1
Exhibit 4.3
FIRST SUPPLEMENTAL INDENTURE (this
"Supplemental Indenture"), dated as of
July 16, 2001, among PLIANT CORPORATION
(f/k/a Huntsman Packaging Corporation), a
Utah corporation (the "Company"),
UNIPLAST HOLDINGS, INC., a Delaware
corporation ("UHI"), UNIPLAST U.S., INC.,
a Delaware corporation ("UUS"), TUREX,
INC., a Rhode Island corporation
("Turex"), XXXXXXX INDUSTRIES, INC., a
Massachusetts corporation ("PII"),
UNIPLAST MIDWEST, INC., an Indiana
corporation ("UMI" and, together with
UHI, UUS, Turex, and PII, the "New
Guarantors"), PLIANT CORPORATION
INTERNATIONAL, a Utah corporation
("PCI"), PLIANT FILM PRODUCTS OF MEXICO,
INC., a Utah corporation ("PFP"), PLIANT
SOLUTIONS CORPORATION, a Utah corporation
("PSC"), PLIANT CORPORATION GEORGIA,
INC., a Georgia corporation ("PCG"),
PLIANT PACKAGING OF CANADA, LLC, a Utah
limited liability company ("PPC" and,
together with PCI, PFP, PSC, and PCG, the
"Existing Guarantors"), and THE BANK OF
NEW YORK, a New York banking corporation,
as trustee under the indenture referred
to below (the "Trustee").
WITNESSETH:
WHEREAS the Company and the Existing Guarantors have heretofore
executed and delivered to the Trustee an Indenture (the "Indenture") dated as of
May 31, 2000, providing for the issuance of an aggregate principal amount of up
to $220,000,000 of 13% Senior Subordinated Notes due 2010 (the "Securities");
WHEREAS Section 4.11 of the Indenture provides that under certain
circumstances the Company is required to cause the New Guarantors to execute and
deliver to the Trustee a supplemental indenture pursuant to which the New
Guarantors shall unconditionally guarantee all the Company's obligations under
the Securities pursuant to a Note Guarantee on the terms and conditions set
forth herein; and
WHEREAS pursuant to Section 9.01 of the Indenture, the Trustee, the
Company and the Existing Guarantors are authorized to execute and deliver this
Supplemental Indenture;
NOW THEREFORE, in consideration of the foregoing and for other good and
valuable consideration, the receipt of which is hereby acknowledged, the New
Guarantors, the Company, the Existing Guarantors and the Trustee mutually
covenant and agree for the equal and ratable benefit of the holders of the
Securities as follows:
1. Agreement to Guarantee. Each of the New Guarantors hereby agrees,
jointly and severally with all the Existing Guarantors, to unconditionally
guarantee the Company's obligations under the Securities on the terms and
subject to the conditions set forth in Articles 11
2
and 12 of the Indenture and to be bound by all other applicable provisions of
the Indenture and the Securities.
2. Ratification of Indenture; Supplemental Indentures Part of
Indenture. Except as expressly amended hereby, the Indenture is in all respects
ratified and confirmed and all the terms, conditions and provisions thereof
shall remain in full force and effect. This Supplemental Indenture shall form a
part of the Indenture for all purposes, and every holder of Securities
heretofore or hereafter authenticated and delivered shall be bound hereby.

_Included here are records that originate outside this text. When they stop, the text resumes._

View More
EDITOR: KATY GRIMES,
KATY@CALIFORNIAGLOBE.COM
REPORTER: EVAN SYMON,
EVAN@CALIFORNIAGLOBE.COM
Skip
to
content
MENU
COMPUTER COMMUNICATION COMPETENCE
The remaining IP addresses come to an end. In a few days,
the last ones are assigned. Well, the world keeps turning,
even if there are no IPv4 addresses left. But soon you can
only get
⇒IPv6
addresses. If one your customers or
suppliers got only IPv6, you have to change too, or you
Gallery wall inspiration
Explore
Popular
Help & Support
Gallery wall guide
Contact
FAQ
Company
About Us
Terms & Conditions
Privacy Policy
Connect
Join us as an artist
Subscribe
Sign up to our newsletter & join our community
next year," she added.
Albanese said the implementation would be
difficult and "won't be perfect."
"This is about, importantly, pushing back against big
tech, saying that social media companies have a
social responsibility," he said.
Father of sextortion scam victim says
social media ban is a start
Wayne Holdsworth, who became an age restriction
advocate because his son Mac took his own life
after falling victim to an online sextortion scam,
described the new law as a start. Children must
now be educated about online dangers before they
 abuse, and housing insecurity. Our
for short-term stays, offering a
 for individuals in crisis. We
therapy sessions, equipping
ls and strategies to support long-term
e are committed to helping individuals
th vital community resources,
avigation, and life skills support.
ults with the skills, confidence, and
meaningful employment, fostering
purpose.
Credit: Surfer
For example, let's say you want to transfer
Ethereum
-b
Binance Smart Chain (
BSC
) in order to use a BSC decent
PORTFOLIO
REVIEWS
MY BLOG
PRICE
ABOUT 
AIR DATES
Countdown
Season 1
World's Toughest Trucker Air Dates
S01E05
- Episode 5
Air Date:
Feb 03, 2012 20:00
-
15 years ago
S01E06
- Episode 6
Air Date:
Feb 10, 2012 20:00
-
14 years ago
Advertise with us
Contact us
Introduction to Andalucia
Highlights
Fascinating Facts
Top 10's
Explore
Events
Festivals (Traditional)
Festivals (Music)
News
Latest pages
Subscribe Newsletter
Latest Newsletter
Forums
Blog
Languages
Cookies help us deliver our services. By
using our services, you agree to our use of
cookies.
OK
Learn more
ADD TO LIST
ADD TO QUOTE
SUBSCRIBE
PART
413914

3. Governing Law. THIS SUPPLEMENTAL INDENTURE SHALL BE GOVERNED BY, AND
CONSTRUED IN ACCORDANCE WITH, THE LAWS OF THE STATE OF NEW YORK BUT WITHOUT
GIVING EFFECT TO APPLICABLE PRINCIPLES OF CONFLICTS OF LAW TO THE EXTENT THAT
THE APPLICATION OF THE LAWS OF ANOTHER JURISDICTION WOULD BE REQUIRED THEREBY.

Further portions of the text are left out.